Fentanyl Part 3: The Addict
“Every addiction starts with pain and ends with pain.” – Eckhart Tolle
Cheryl Leggio’s Old Goodwood home is tucked between Jefferson Highway and Goodwood Boulevard on a quiet street lined with manicured lawns and the occasional hum of lawn mowers and weed eaters.
I met her on a Thursday afternoon in August. She greeted me with a hug and once inside, she handed me her son’s Memorial card. It was the size of bookmark and it read: “In Loving Memory of Ryan Spencer Leggio, 01.06.1993 – 06.25.2022. Forever in our hearts.”
There is a picture of Ryan at the top, with his hat turned backwards, a small smile on his face and soulful brown eyes turned toward the camera. At the bottom of the card are two quotes: “Do not fear, for I have redeemed you: I have called you by name, you are Mine!” – Isaiah 43:1 and “I pray for you, most every day. My love’s with you, now fly away.” – Red Hot Chili Peppers.

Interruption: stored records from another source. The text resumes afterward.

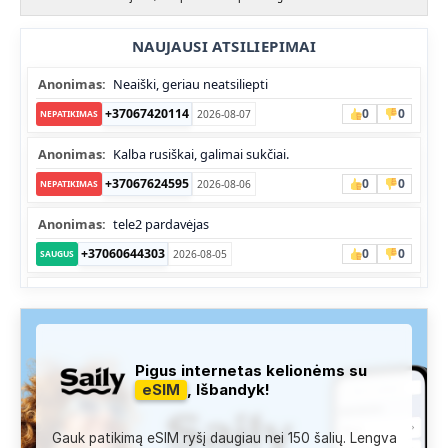
NAUJAUSI ATSILIEPIMAI
Anonimas:
Neaiški, geriau neatsiliepti
+37067420114
0
0
2026-08-07
NEPATIKIMAS
Anonimas:
Kalba rusiškai, galimai sukčiai.
+37067624595
0
0
2026-08-06
NEPATIKIMAS
Anonimas:
tele2 pardavėjas
+37060644303
0
0
2026-08-05
SAUGUS
Anonimas:
Skambina nekalba
+37052041945
0
0
2026-08-05
NEPATIKIMAS
Administracija:
Užfiksuota, kad apie šį numerį buvo rašoma
Pigus internetas kelionėms su
daug teigiamų komentarų...
eSIM
, Išbandyk!
+37060763626
1
1
2026-08-04
SAUGUS
Gauk patikimą eSIM ryšį daugiau nei 150 šalių. Lengva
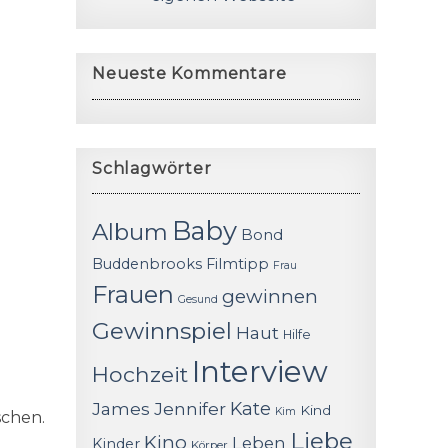
Neueste Kommentare
Schlagwörter
Baby
Album
Bond
Buddenbrooks
Filmtipp
Frau
Frauen
gewinnen
Gesund
Gewinnspiel
Haut
Hilfe
Interview
Hochzeit
James
Jennifer
Kate
Kind
Kim
schen.
Liebe
Kino
Leben
Kinder
Körper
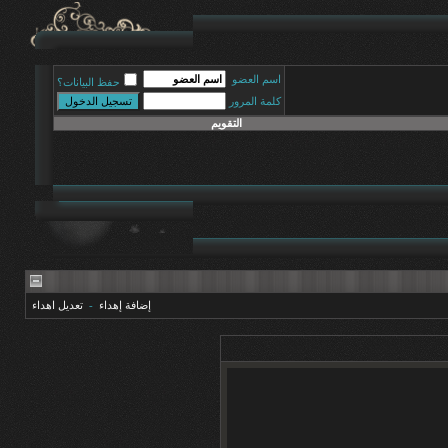
اسم العضو
حفظ البيانات؟
كلمة المرور
التقويم
إضافة إهداء
-
تعديل اهداء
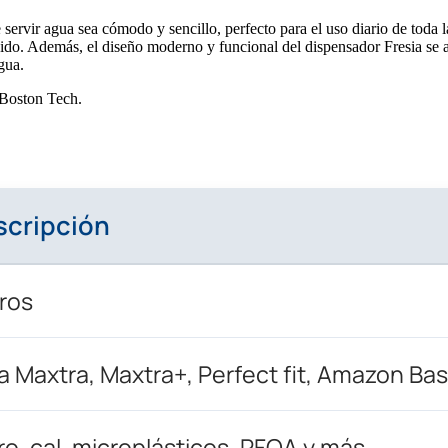
 servir agua sea cómodo y sencillo, perfecto para el uso diario de toda l
pido. Además, el diseño moderno y funcional del dispensador Fresia se 
gua.
 Boston Tech.
scripción
tros
ta Maxtra, Maxtra+, Perfect fit, Amazon Bas
ro, cal, microplásticos, PFOA y más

Ryan died of a drug overdose behind the Hobby Lobby on College Drive – on a Friday in June, ending his 12-year struggle with addiction. A needle lay near his body and fentanyl was one of the drugs discovered in his system. Police found him the following morning.
He was 29 years old.
Witnessing the grief of a mother is heart wrenching and raw. And when a mom loses a child to drug addiction, there’s another level of pain that is even harder to comprehend. As a journalist, it’s my job to give Leggio the space to tell her story. As a mother, I wanted to comfort her and make all of her pain disappear. There’s a quote often used in 12 step meetings that reads, “Addiction is a family disease… one person may use, but the whole family suffers.” For Leggio, her husband, and Ryan’s younger siblings they know this quote well. They watched drugs destroy their son and brother.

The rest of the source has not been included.